| Work required |
Print word for word the first line of the listing below and every line after it, through the line with "opportunités réglementaires, comme". Leave out the pictures and the rest.
Top of Extracted information
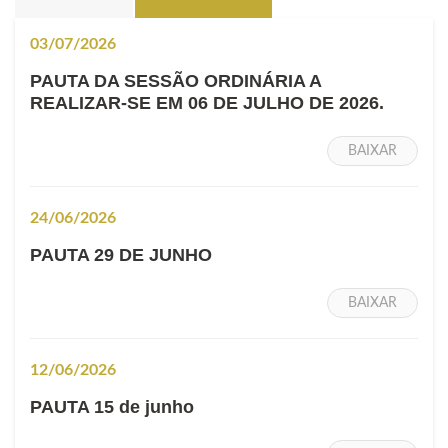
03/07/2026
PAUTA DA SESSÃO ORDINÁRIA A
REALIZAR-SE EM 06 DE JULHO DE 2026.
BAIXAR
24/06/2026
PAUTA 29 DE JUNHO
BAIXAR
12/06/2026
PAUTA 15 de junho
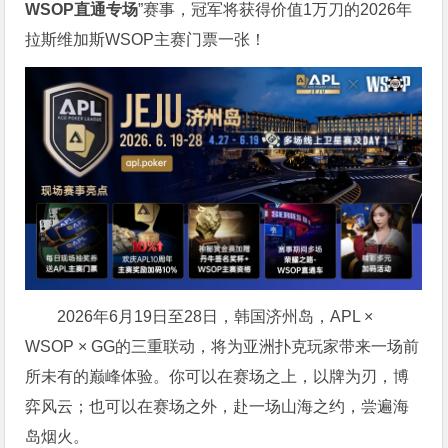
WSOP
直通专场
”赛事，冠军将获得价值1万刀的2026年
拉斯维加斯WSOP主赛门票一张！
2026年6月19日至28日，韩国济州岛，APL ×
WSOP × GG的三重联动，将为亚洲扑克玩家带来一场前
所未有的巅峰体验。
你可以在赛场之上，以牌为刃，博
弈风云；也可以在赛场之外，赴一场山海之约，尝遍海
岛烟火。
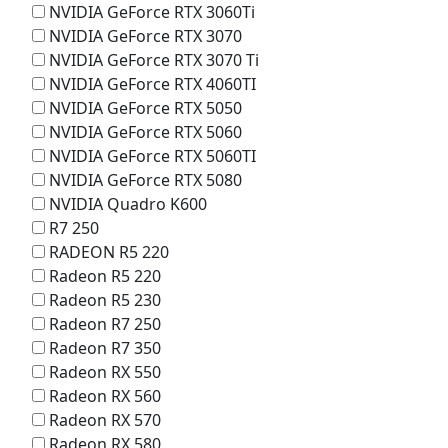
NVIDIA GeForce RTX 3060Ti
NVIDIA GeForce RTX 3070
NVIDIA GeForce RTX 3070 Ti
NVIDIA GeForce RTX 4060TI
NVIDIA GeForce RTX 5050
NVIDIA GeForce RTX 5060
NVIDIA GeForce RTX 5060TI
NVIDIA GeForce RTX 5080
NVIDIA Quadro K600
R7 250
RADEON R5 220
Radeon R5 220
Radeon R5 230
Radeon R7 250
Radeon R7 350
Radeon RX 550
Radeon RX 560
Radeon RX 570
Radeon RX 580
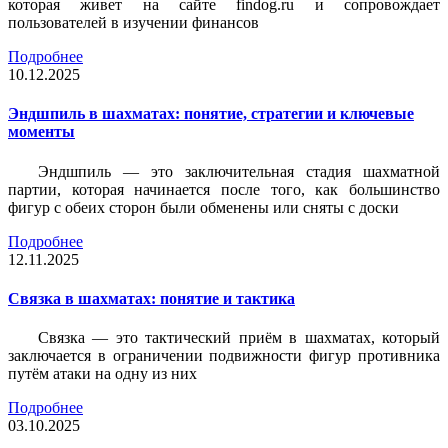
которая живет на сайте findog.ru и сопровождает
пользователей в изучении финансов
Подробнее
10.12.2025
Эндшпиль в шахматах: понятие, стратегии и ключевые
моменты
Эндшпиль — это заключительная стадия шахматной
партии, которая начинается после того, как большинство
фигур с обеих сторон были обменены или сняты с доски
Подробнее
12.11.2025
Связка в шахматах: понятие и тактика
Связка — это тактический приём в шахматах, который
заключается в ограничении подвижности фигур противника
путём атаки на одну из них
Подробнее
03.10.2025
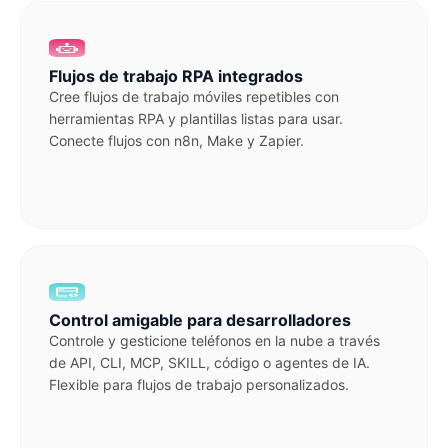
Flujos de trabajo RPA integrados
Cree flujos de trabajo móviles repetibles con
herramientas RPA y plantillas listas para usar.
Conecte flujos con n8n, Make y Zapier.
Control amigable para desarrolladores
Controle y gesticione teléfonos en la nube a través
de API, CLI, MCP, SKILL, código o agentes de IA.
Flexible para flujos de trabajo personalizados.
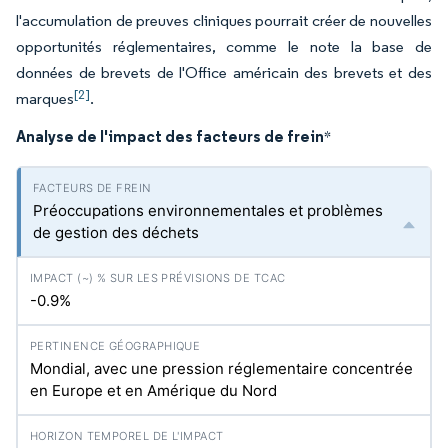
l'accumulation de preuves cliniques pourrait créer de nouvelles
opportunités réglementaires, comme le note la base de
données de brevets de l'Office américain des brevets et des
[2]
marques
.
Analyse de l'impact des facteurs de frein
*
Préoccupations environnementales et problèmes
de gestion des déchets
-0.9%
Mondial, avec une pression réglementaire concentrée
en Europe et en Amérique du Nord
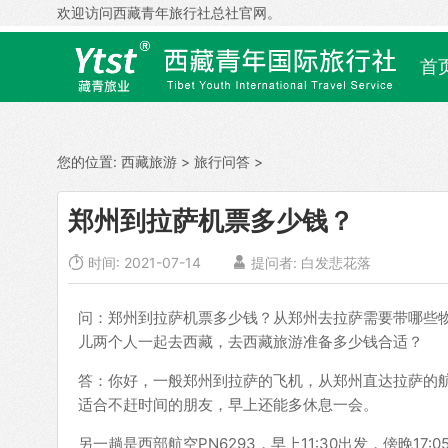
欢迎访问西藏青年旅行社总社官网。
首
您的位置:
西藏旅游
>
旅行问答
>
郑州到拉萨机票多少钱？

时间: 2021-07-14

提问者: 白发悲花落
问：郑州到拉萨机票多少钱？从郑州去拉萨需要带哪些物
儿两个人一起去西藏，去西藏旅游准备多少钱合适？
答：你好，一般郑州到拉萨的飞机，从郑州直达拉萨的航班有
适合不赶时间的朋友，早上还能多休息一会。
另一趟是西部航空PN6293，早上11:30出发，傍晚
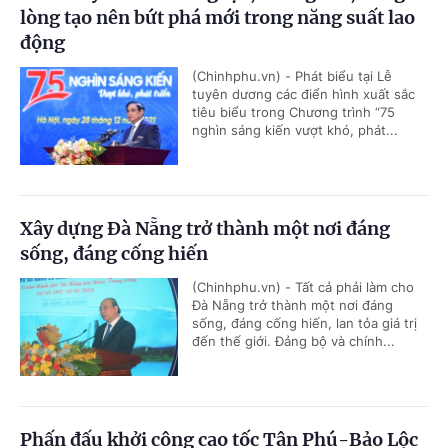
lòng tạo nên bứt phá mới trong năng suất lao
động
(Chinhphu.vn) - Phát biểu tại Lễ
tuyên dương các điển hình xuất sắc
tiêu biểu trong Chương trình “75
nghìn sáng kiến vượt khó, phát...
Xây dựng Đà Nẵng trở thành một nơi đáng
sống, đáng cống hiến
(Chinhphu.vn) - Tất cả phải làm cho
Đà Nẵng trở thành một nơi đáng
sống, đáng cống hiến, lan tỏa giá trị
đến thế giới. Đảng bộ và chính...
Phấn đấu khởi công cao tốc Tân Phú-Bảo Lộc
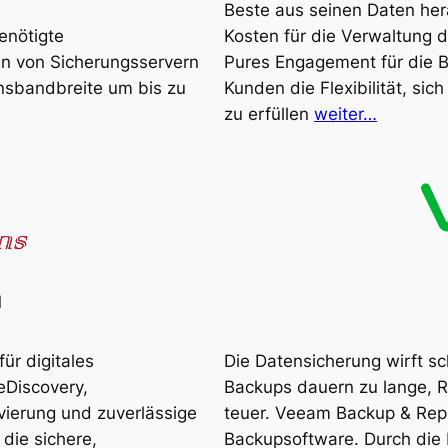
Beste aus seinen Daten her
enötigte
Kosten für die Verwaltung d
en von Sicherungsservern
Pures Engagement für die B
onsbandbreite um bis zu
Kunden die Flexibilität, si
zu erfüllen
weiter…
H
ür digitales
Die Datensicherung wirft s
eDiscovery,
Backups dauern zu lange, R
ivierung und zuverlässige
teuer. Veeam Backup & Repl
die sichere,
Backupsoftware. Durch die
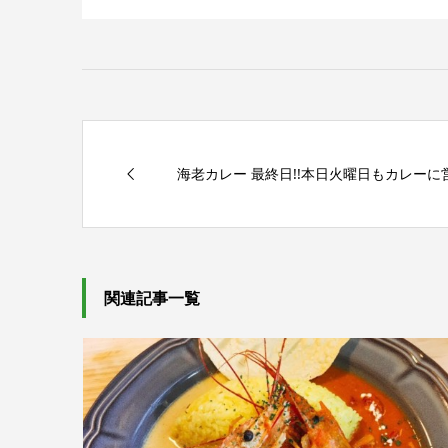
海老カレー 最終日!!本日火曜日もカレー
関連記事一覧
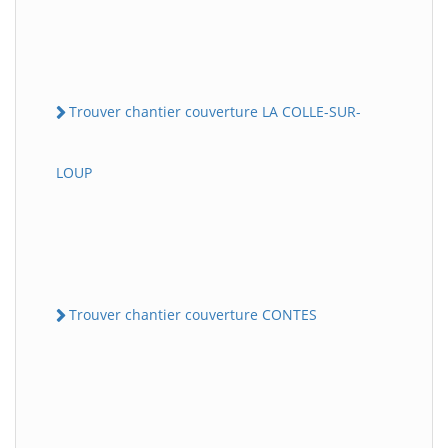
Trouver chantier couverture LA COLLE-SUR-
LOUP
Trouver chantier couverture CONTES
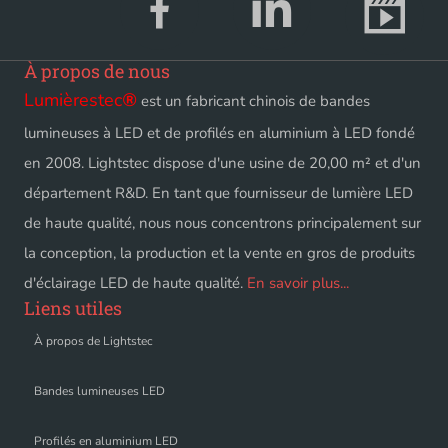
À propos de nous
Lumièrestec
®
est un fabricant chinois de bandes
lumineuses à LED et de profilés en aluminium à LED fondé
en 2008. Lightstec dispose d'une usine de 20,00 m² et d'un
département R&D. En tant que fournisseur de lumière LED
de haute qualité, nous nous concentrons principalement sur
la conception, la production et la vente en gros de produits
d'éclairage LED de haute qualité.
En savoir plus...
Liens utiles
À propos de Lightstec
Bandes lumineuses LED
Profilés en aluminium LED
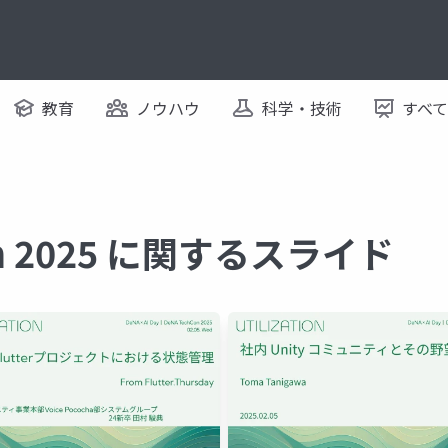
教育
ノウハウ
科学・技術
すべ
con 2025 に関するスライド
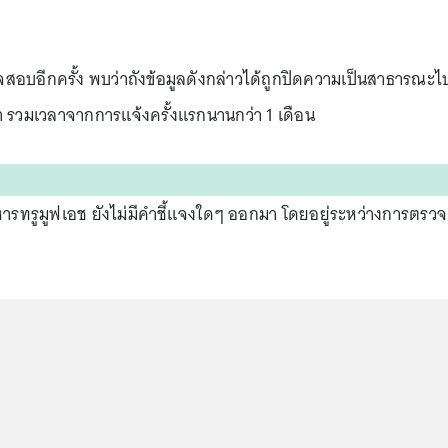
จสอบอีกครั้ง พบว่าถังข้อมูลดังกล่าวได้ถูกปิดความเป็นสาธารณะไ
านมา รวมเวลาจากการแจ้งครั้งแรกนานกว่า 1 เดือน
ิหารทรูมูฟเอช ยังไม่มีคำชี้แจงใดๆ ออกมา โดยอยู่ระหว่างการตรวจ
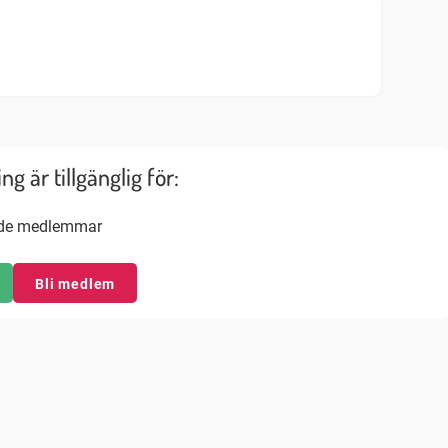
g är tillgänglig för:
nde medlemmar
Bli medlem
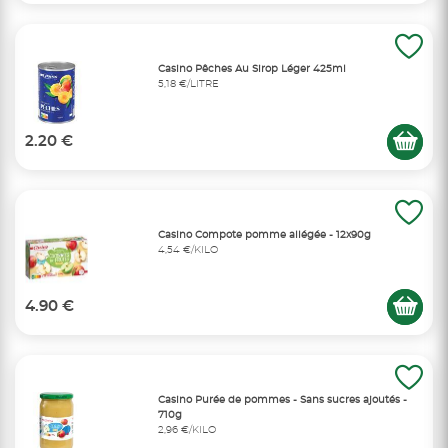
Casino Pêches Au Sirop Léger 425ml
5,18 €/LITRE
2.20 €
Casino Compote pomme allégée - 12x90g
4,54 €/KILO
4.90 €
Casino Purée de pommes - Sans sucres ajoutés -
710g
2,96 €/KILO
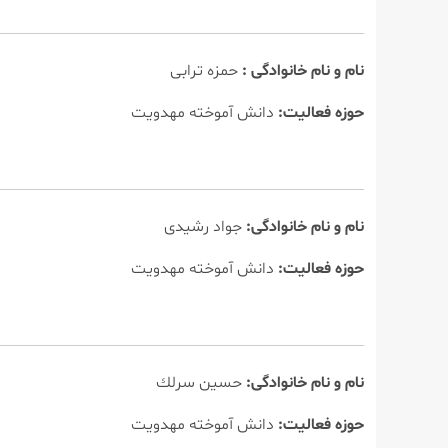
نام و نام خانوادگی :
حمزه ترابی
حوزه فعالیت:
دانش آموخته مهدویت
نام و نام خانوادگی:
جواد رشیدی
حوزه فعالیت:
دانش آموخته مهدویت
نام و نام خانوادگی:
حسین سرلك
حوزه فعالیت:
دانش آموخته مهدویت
Bottom of Extracted information
| Result of the exercise |
03/07/2026
PAUTA DA SESSÃO ORDINÁRIA A
REALIZAR-SE EM 06 DE JULHO DE 2026.
BAIXAR
24/06/2026
PAUTA 29 DE JUNHO
BAIXAR
12/06/2026
PAUTA 15 de junho
WSOP
直通专场
”赛事，冠军将获得价值1万刀的2026年
拉斯维加斯WSOP主赛门票一张！
2026年6月19日至28日，韩国济州岛，APL ×
WSOP × GG的三重联动，将为亚洲扑克玩家带来一场前
所未有的巅峰体验。
你可以在赛场之上，以牌为刃，博
弈风云；也可以在赛场之外，赴一场山海之约，尝遍海
岛烟火。
NVIDIA GeForce RTX 3060Ti
NVIDIA GeForce RTX 3070
NVIDIA GeForce RTX 3070 Ti
NVIDIA GeForce RTX 4060TI
NVIDIA GeForce RTX 5050
NVIDIA GeForce RTX 5060
NVIDIA GeForce RTX 5060TI
NVIDIA GeForce RTX 5080
NVIDIA Quadro K600
R7 250
RADEON R5 220
Radeon R5 220
Radeon R5 230
Radeon R7 250
Radeon R7 350
Radeon RX 550
Radeon RX 560
Radeon RX 570
Radeon RX 580
которая живет на сайте findog.ru и сопровождает
пользователей в изучении финансов
Подробнее
10.12.2025
Эндшпиль в шахматах: понятие, стратегии и ключевые
моменты
Эндшпиль — это заключительная стадия шахматной
партии, которая начинается после того, как большинство
фигур с обеих сторон были обменены или сняты с доски
Подробнее
12.11.2025
Связка в шахматах: понятие и тактика
Связка — это тактический приём в шахматах, который
заключается в ограничении подвижности фигур противника
путём атаки на одну из них
Подробнее
03.10.2025
Flujos de trabajo RPA integrados
Cree flujos de trabajo móviles repetibles con
herramientas RPA y plantillas listas para usar.
Conecte flujos con n8n, Make y Zapier.
Control amigable para desarrolladores
Controle y gesticione teléfonos en la nube a través
de API, CLI, MCP, SKILL, código o agentes de IA.
Flexible para flujos de trabajo personalizados.
l'accumulation de preuves cliniques pourrait créer de nouvelles
opportunités réglementaires, comme le note la base de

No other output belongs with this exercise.